WHAT IS NEEDED: When you print the records below, keep every word exact and leave out the images.

BEGIN INFORMATION

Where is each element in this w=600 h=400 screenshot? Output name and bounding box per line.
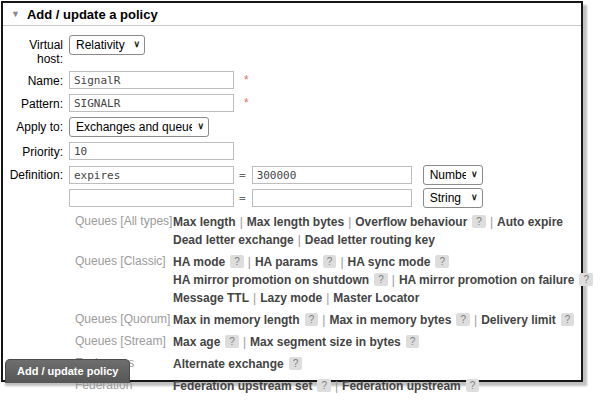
policy-definition-link[interactable]: Overflow behaviour — [355, 215, 467, 229]
help-row: ExchangesAlternate exchange? — [75, 355, 581, 373]
apply-to-select[interactable]: Exchanges and queues — [69, 117, 209, 137]
virtual-host-row: Virtual host: Relativity ∨ — [3, 35, 581, 66]
help-question-icon[interactable]: ? — [323, 255, 337, 268]
help-row: FederationFederation upstream set?|Feder… — [75, 377, 581, 395]
help-row: Queues [All types]Max length|Max length … — [75, 213, 581, 249]
pattern-label: Pattern: — [3, 94, 69, 111]
separator: | — [248, 255, 251, 269]
add-update-policy-button[interactable]: Add / update policy — [5, 359, 130, 383]
separator: | — [253, 291, 256, 305]
policy-definition-link[interactable]: Dead letter exchange — [173, 233, 294, 247]
help-question-icon[interactable]: ? — [374, 273, 388, 286]
virtual-host-label: Virtual host: — [3, 35, 69, 66]
help-question-icon[interactable]: ? — [225, 335, 239, 348]
policy-definition-link[interactable]: Dead letter routing key — [305, 233, 435, 247]
policy-definition-link[interactable]: HA mirror promotion on failure — [399, 273, 575, 287]
policy-definition-link[interactable]: Max segment size in bytes — [250, 335, 401, 349]
policy-definition-link[interactable]: Max length — [173, 215, 236, 229]
definition-type-select-1[interactable]: Number — [423, 165, 483, 185]
policy-panel: ▼ Add / update a policy Virtual host: Re… — [1, 1, 583, 382]
help-question-icon[interactable]: ? — [579, 273, 593, 286]
help-question-icon[interactable]: ? — [305, 313, 319, 326]
help-section-label: Queues [Classic] — [75, 253, 173, 307]
panel-header[interactable]: ▼ Add / update a policy — [3, 3, 581, 26]
policy-definition-link[interactable]: Max age — [173, 335, 220, 349]
help-row: Queues [Classic]HA mode?|HA params?|HA s… — [75, 253, 581, 307]
definition-entry-1: = Number ∨ — [69, 165, 483, 185]
policy-definition-link[interactable]: Auto expire — [497, 215, 563, 229]
help-question-icon[interactable]: ? — [435, 255, 449, 268]
pattern-input[interactable] — [69, 94, 234, 112]
name-row: Name: * — [3, 71, 581, 89]
separator: | — [322, 313, 325, 327]
equals-sign: = — [239, 169, 246, 182]
policy-definition-link[interactable]: Lazy mode — [260, 291, 322, 305]
help-section-label: Queues [Stream] — [75, 333, 173, 351]
separator: | — [243, 335, 246, 349]
policy-definition-link[interactable]: Alternate exchange — [173, 357, 284, 371]
collapse-triangle-icon[interactable]: ▼ — [11, 10, 20, 19]
help-question-icon[interactable]: ? — [230, 255, 244, 268]
pattern-row: Pattern: * — [3, 94, 581, 112]
policy-definition-link[interactable]: Max length bytes — [247, 215, 344, 229]
definition-value-input-2[interactable] — [252, 189, 412, 207]
virtual-host-select[interactable]: Relativity — [69, 35, 145, 55]
separator: | — [240, 215, 243, 229]
policy-definition-link[interactable]: Max in memory length — [173, 313, 300, 327]
separator: | — [348, 215, 351, 229]
separator: | — [474, 313, 477, 327]
definition-key-input-2[interactable] — [69, 189, 234, 207]
separator: | — [490, 215, 493, 229]
equals-sign: = — [239, 192, 246, 205]
priority-row: Priority: — [3, 142, 581, 160]
apply-to-label: Apply to: — [3, 117, 69, 134]
definition-row: Definition: = Number ∨ = String — [3, 165, 581, 208]
name-input[interactable] — [69, 71, 234, 89]
separator: | — [340, 255, 343, 269]
definition-entry-2: = String ∨ — [69, 188, 483, 208]
policy-definition-link[interactable]: HA sync mode — [348, 255, 431, 269]
separator: | — [335, 379, 338, 393]
help-section-label: Queues [All types] — [75, 213, 173, 249]
policy-definition-link[interactable]: Federation upstream set — [173, 379, 312, 393]
policy-definition-link[interactable]: Max in memory bytes — [329, 313, 451, 327]
apply-to-row: Apply to: Exchanges and queues ∨ — [3, 117, 581, 137]
policy-definition-link[interactable]: Master Locator — [333, 291, 419, 305]
help-question-icon[interactable]: ? — [561, 313, 575, 326]
definition-help-section: Queues [All types]Max length|Max length … — [75, 213, 581, 395]
policy-definition-link[interactable]: HA params — [255, 255, 318, 269]
priority-label: Priority: — [3, 142, 69, 159]
policy-definition-link[interactable]: HA mirror promotion on shutdown — [173, 273, 369, 287]
separator: | — [392, 273, 395, 287]
help-question-icon[interactable]: ? — [472, 215, 486, 228]
separator: | — [298, 233, 301, 247]
policy-form: Virtual host: Relativity ∨ Name: * Patte… — [3, 35, 581, 208]
priority-input[interactable] — [69, 142, 234, 160]
help-section-label: Queues [Quorum] — [75, 311, 173, 329]
policy-definition-link[interactable]: Message TTL — [173, 291, 249, 305]
policy-definition-link[interactable]: Delivery limit — [481, 313, 556, 327]
help-question-icon[interactable]: ? — [317, 379, 331, 392]
help-question-icon[interactable]: ? — [289, 357, 303, 370]
required-marker: * — [244, 94, 249, 110]
definition-value-input-1[interactable] — [252, 166, 412, 184]
definition-label: Definition: — [3, 165, 69, 182]
definition-key-input-1[interactable] — [69, 166, 234, 184]
policy-definition-link[interactable]: Federation upstream — [342, 379, 461, 393]
help-question-icon[interactable]: ? — [466, 379, 480, 392]
policy-definition-link[interactable]: HA mode — [173, 255, 225, 269]
required-marker: * — [244, 71, 249, 87]
name-label: Name: — [3, 71, 69, 88]
definition-type-select-2[interactable]: String — [423, 188, 483, 208]
help-question-icon[interactable]: ? — [406, 335, 420, 348]
panel-title: Add / update a policy — [27, 7, 158, 22]
separator: | — [326, 291, 329, 305]
help-row: Queues [Quorum]Max in memory length?|Max… — [75, 311, 581, 329]
help-row: Queues [Stream]Max age?|Max segment size… — [75, 333, 581, 351]
help-question-icon[interactable]: ? — [456, 313, 470, 326]
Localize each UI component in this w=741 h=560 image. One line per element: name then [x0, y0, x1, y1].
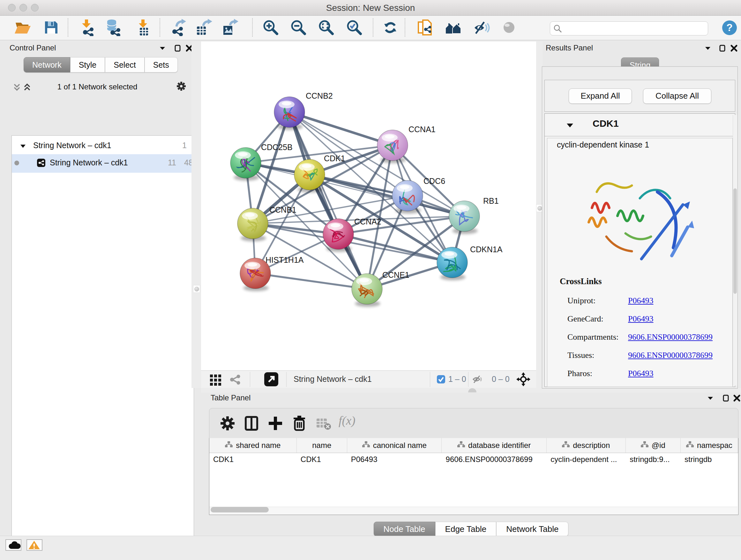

END INFORMATION

TASK OUTPUT:
Where is each element in this w=600 h=400 screenshot? Output name and bounding box per line.
policy-definition-link[interactable]: Overflow behaviour — [355, 215, 467, 229]
help-row: ExchangesAlternate exchange? — [75, 355, 581, 373]
apply-to-select[interactable]: Exchanges and queues — [69, 117, 209, 137]
virtual-host-row: Virtual host: Relativity ∨ — [3, 35, 581, 66]
help-question-icon[interactable]: ? — [323, 255, 337, 268]
help-row: FederationFederation upstream set?|Feder… — [75, 377, 581, 395]
help-row: Queues [All types]Max length|Max length … — [75, 213, 581, 249]
pattern-label: Pattern: — [3, 94, 69, 111]
separator: | — [248, 255, 251, 269]
add-update-policy-button[interactable]: Add / update policy — [5, 359, 130, 383]
separator: | — [253, 291, 256, 305]
policy-definition-link[interactable]: Dead letter exchange — [173, 233, 294, 247]
help-question-icon[interactable]: ? — [374, 273, 388, 286]
virtual-host-label: Virtual host: — [3, 35, 69, 66]
help-question-icon[interactable]: ? — [225, 335, 239, 348]
policy-definition-link[interactable]: Dead letter routing key — [305, 233, 435, 247]
policy-definition-link[interactable]: HA mirror promotion on failure — [399, 273, 575, 287]
policy-definition-link[interactable]: Max segment size in bytes — [250, 335, 401, 349]
policy-definition-link[interactable]: Max length — [173, 215, 236, 229]
definition-type-select-1[interactable]: Number — [423, 165, 483, 185]
policy-panel: ▼ Add / update a policy Virtual host: Re… — [1, 1, 583, 382]
help-question-icon[interactable]: ? — [579, 273, 593, 286]
help-question-icon[interactable]: ? — [305, 313, 319, 326]
help-section-label: Queues [Classic] — [75, 253, 173, 307]
panel-header[interactable]: ▼ Add / update a policy — [3, 3, 581, 26]
policy-definition-link[interactable]: Max age — [173, 335, 220, 349]
help-row: Queues [Classic]HA mode?|HA params?|HA s… — [75, 253, 581, 307]
definition-entry-1: = Number ∨ — [69, 165, 483, 185]
policy-definition-link[interactable]: Auto expire — [497, 215, 563, 229]
help-question-icon[interactable]: ? — [435, 255, 449, 268]
pattern-input[interactable] — [69, 94, 234, 112]
name-row: Name: * — [3, 71, 581, 89]
separator: | — [322, 313, 325, 327]
equals-sign: = — [239, 169, 246, 182]
policy-definition-link[interactable]: Lazy mode — [260, 291, 322, 305]
help-section-label: Queues [Stream] — [75, 333, 173, 351]
separator: | — [243, 335, 246, 349]
policy-definition-link[interactable]: Alternate exchange — [173, 357, 284, 371]
collapse-triangle-icon[interactable]: ▼ — [11, 10, 20, 19]
help-question-icon[interactable]: ? — [230, 255, 244, 268]
pattern-row: Pattern: * — [3, 94, 581, 112]
policy-definition-link[interactable]: Max length bytes — [247, 215, 344, 229]
definition-value-input-2[interactable] — [252, 189, 412, 207]
virtual-host-select[interactable]: Relativity — [69, 35, 145, 55]
separator: | — [240, 215, 243, 229]
policy-definition-link[interactable]: Max in memory length — [173, 313, 300, 327]
separator: | — [348, 215, 351, 229]
separator: | — [474, 313, 477, 327]
definition-key-input-2[interactable] — [69, 189, 234, 207]
separator: | — [490, 215, 493, 229]
equals-sign: = — [239, 192, 246, 205]
priority-row: Priority: — [3, 142, 581, 160]
apply-to-label: Apply to: — [3, 117, 69, 134]
definition-row: Definition: = Number ∨ = String — [3, 165, 581, 208]
name-input[interactable] — [69, 71, 234, 89]
separator: | — [340, 255, 343, 269]
definition-entry-2: = String ∨ — [69, 188, 483, 208]
policy-definition-link[interactable]: HA sync mode — [348, 255, 431, 269]
separator: | — [335, 379, 338, 393]
help-section-label: Queues [All types] — [75, 213, 173, 249]
policy-definition-link[interactable]: Federation upstream set — [173, 379, 312, 393]
policy-definition-link[interactable]: Max in memory bytes — [329, 313, 451, 327]
apply-to-row: Apply to: Exchanges and queues ∨ — [3, 117, 581, 137]
policy-definition-link[interactable]: Master Locator — [333, 291, 419, 305]
help-question-icon[interactable]: ? — [561, 313, 575, 326]
definition-help-section: Queues [All types]Max length|Max length … — [75, 213, 581, 395]
policy-definition-link[interactable]: HA params — [255, 255, 318, 269]
priority-label: Priority: — [3, 142, 69, 159]
policy-definition-link[interactable]: HA mirror promotion on shutdown — [173, 273, 369, 287]
separator: | — [392, 273, 395, 287]
help-question-icon[interactable]: ? — [472, 215, 486, 228]
separator: | — [298, 233, 301, 247]
policy-form: Virtual host: Relativity ∨ Name: * Patte… — [3, 35, 581, 208]
priority-input[interactable] — [69, 142, 234, 160]
help-section-label: Queues [Quorum] — [75, 311, 173, 329]
policy-definition-link[interactable]: Message TTL — [173, 291, 249, 305]
policy-definition-link[interactable]: Delivery limit — [481, 313, 556, 327]
help-question-icon[interactable]: ? — [317, 379, 331, 392]
help-question-icon[interactable]: ? — [289, 357, 303, 370]
required-marker: * — [244, 94, 249, 110]
definition-value-input-1[interactable] — [252, 166, 412, 184]
definition-label: Definition: — [3, 165, 69, 182]
definition-key-input-1[interactable] — [69, 166, 234, 184]
policy-definition-link[interactable]: Federation upstream — [342, 379, 461, 393]
help-question-icon[interactable]: ? — [466, 379, 480, 392]
policy-definition-link[interactable]: HA mode — [173, 255, 225, 269]
required-marker: * — [244, 71, 249, 87]
name-label: Name: — [3, 71, 69, 88]
definition-type-select-2[interactable]: String — [423, 188, 483, 208]
help-question-icon[interactable]: ? — [406, 335, 420, 348]
panel-title: Add / update a policy — [27, 7, 158, 22]
separator: | — [326, 291, 329, 305]
help-row: Queues [Quorum]Max in memory length?|Max… — [75, 311, 581, 329]
help-row: Queues [Stream]Max age?|Max segment size… — [75, 333, 581, 351]
help-question-icon[interactable]: ? — [456, 313, 470, 326]
Localize each UI component in this w=741 h=560 image. One line per element: name then [x0, y0, x1, y1].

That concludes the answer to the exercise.